[[ Material provided, beginning ]]

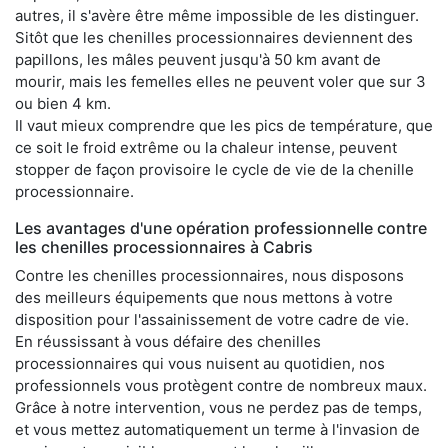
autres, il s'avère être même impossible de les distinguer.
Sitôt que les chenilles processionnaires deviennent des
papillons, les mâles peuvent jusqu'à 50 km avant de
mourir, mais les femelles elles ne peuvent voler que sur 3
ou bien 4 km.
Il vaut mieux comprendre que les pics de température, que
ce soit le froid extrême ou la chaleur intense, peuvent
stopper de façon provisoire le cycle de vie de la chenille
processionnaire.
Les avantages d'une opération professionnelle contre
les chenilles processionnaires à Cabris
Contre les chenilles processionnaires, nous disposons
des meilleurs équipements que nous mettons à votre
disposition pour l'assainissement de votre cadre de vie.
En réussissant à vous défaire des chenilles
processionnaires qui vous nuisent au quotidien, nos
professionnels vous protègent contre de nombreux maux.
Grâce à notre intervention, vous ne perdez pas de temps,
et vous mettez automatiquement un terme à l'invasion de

[[ Material provided, end ]]
[[ Material provided, beginning ]]

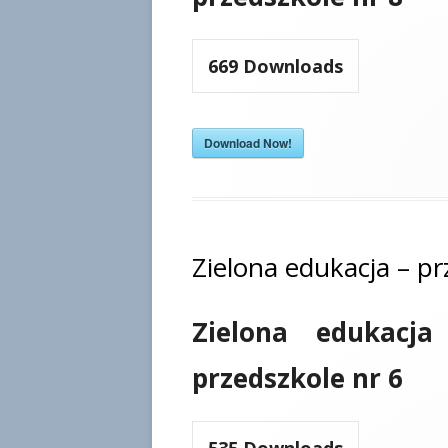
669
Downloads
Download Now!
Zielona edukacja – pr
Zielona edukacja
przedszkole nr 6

[[ Material provided, end ]]

What you should do:
From the material above, retype precisely the lines between the line holding "les chenilles processionnaires à Cabris" and the line holding "et vous mettez", inclusive, and nothing beyond them.

Output for this exercise:
les chenilles processionnaires à Cabris
Contre les chenilles processionnaires, nous disposons
des meilleurs équipements que nous mettons à votre
disposition pour l'assainissement de votre cadre de vie.
En réussissant à vous défaire des chenilles
processionnaires qui vous nuisent au quotidien, nos
professionnels vous protègent contre de nombreux maux.
Grâce à notre intervention, vous ne perdez pas de temps,
et vous mettez automatiquement un terme à l'invasion de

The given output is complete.